INSTRUCTIONS TO FOLLOW ▸
Images excluded, return every record exactly as it reads.

** Opening INFORMATION SUPPLIED block **

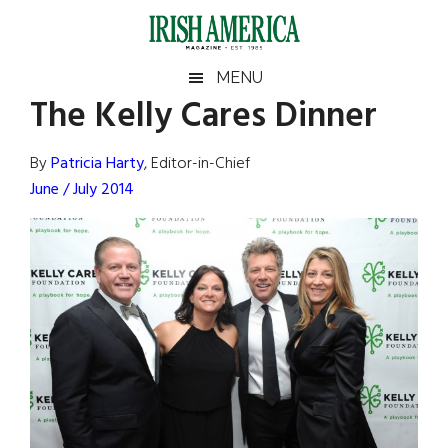
Skip
Skip
Skip
Skip
to
to
to
to
main
secondary
primary
footer
Irish
Irish
MENU
content
menu
sidebar
The Kelly Cares Dinner
America
Primary
Sear
America
the
Sidebar
By
Patricia Harty
, Editor-in-Chief
site
June / July 2014
...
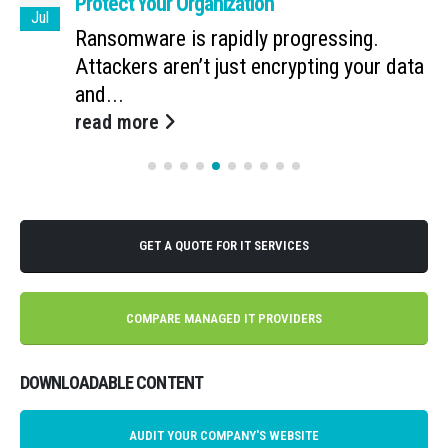
Protect Your Organization
Jul
Ransomware is rapidly progressing.
Attackers aren’t just encrypting your data
and...
read more
GET A QUOTE FOR IT SERVICES
COMPARE MANAGED IT PROVIDERS
DOWNLOADABLE CONTENT
AUDIT YOUR COMPANY'S WEBSITE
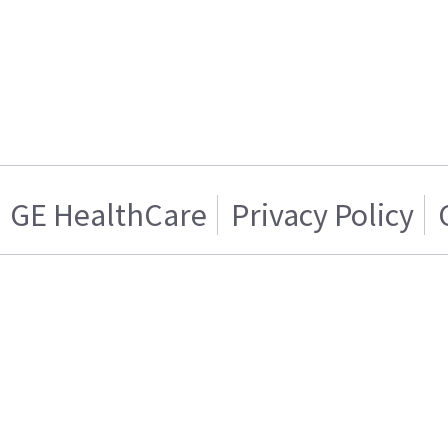
GE HealthCare
Privacy Policy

** Closing INFORMATION SUPPLIED block **

TASK OUTPUT ▸
Skip
Skip
Skip
Skip
to
to
to
to
main
secondary
primary
footer
Irish
Irish
MENU
content
menu
sidebar
The Kelly Cares Dinner
America
Primary
Sear
America
the
Sidebar
By
Patricia Harty
, Editor-in-Chief
site
June / July 2014
...
Protect Your Organization
Jul
Ransomware is rapidly progressing.
Attackers aren’t just encrypting your data
and...
read more
GET A QUOTE FOR IT SERVICES
COMPARE MANAGED IT PROVIDERS
DOWNLOADABLE CONTENT
AUDIT YOUR COMPANY'S WEBSITE
GE HealthCare
Privacy Policy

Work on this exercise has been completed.